To evaluate if the KRAS-variant, a germ-line mutation in a microRNA-binding site in KRAS, is a predictive biomarker of cetuximab response and altered immunity in the setting of radiation and cisplatin treatment. To evaluate the interaction of the KRAS-variant with p16 status and blood-based TGF-β1.

Design

Advanced HNSCC patients from NRG Oncology RTOG 0522, a Phase III trial of cisplatin plus radiation+/−cetuximab, were included in this study, and patients with available samples were genotyped for the KRAS-variant.

Methods

Genomic DNA was tested for the KRAS-variant in a CLIA-certified laboratory. Correlation between the KRAS-variant, p16 positivity, outcome, and TGF-β1 levels was evaluated. Hazard ratios (HR) were estimated by Cox model.

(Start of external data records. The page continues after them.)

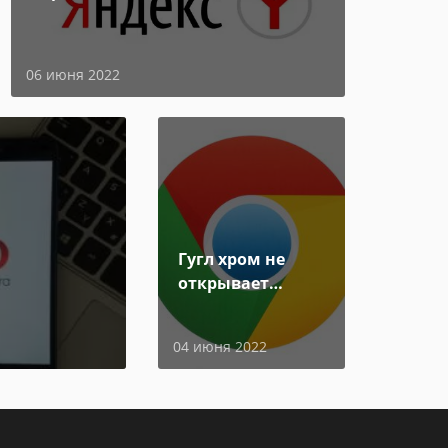
06 июня 2022
Гугл хром не
открывает
страницы
04 июня 2022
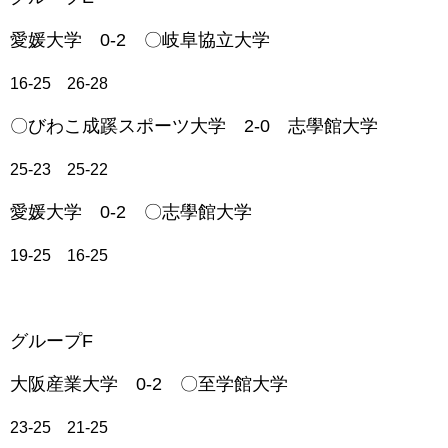
愛媛大学 0-2 〇岐阜協立大学
16-25 26-28
〇びわこ成蹊スポーツ大学 2-0 志學館大学
25-23 25-22
愛媛大学 0-2 〇志學館大学
19-25 16-25
グループF
大阪産業大学 0-2 〇至学館大学
23-25 21-25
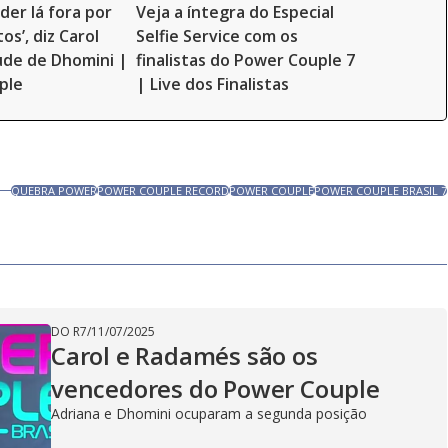
der lá fora por
Veja a íntegra do Especial
os’, diz Carol
Selfie Service com os
ude de Dhomini |
finalistas do Power Couple 7
ple
| Live dos Finalistas
QUEBRA POWER
POWER COUPLE RECORD
POWER COUPLE
POWER COUPLE BRASIL 7
DO R7
/
11/07/2025
Carol e Radamés são os
vencedores do Power Couple
Adriana e Dhomini ocuparam a segunda posição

Main Outcomes and Measures

The correlation of KRAS-variant status with cetuximab response and outcome, p16 status, and plasma TGF-β1 levels was tested.

Results

Of 891 RTOG 0522 patients eligible for protocol analyses, 413 had biological samples for KRAS-variant testing, and 376 had plasma for TGF-β1 measurement. Seventy patients (16.9%) had the KRAS-variant. Overall, for KRAS-variant patients, cetuximab improved both progression-free survival (PFS) for the first year (HR 0.31, 95%CI 0.10–0.94, p=0.04) and overall survival (OS) in years 1–2 (HR 0.19, 95%CI 0.04–0.86, p=0.03). There was a significant interaction of the KRAS-variant with p16 status for PFS in patients treated without cetuximab (p=0.04). In p16 positive patients, KRAS-variant patients treated without cetuximab had worse PFS than non-variant patients (HR 2.59, 95%CI 0.91–7.33, p=0.07). There was a significant three-way interaction between the KRAS-variant, p16 status and treatment for OS (p=0.02). KRAS-variant patients had significantly elevated TGF-β1 plasma levels (p=0.03), and a trend for worse treatment-related toxicity.

Conclusion and Relevance

KRAS-variant HNSCC patients significantly benefit from the addition of cetuximab to radiation and cisplatin, and there is a significant interaction between the KRAS-variant and p16 status. Elevated TGF-β1in KRAS-variant patients suggests that cetuximab may help these patients by overcoming TGF-beta induced suppression of antitumor immunity.

Introduction

The current standard of care for the non-surgical management of locally advanced head and neck squamous cell carcinoma (HNSCC) is concurrent platinum-based chemotherapy and radiotherapy. Unfortunately, however, this approach results in an ~ 50% treatment failure rate in unselected patients.1,2 Cetuximab is an anti-EGFR monoclonal antibody that was previously shown to be beneficial for such patients, improving survival when given with definitive radiation, or with cisplatin+5-fluorouracil in recurrent/metastatic HNSCC.3,4 However, a randomized phase III clinical trial (NRG Oncology RTOG 0522) failed to show any improvement in survival with the addition of 8 weeks of cetuximab to cisplatin and radiotherapy.2 To date, beyond EGFR surface expression,5 no predictive biomarker of cetuximab response has been identified for these patients.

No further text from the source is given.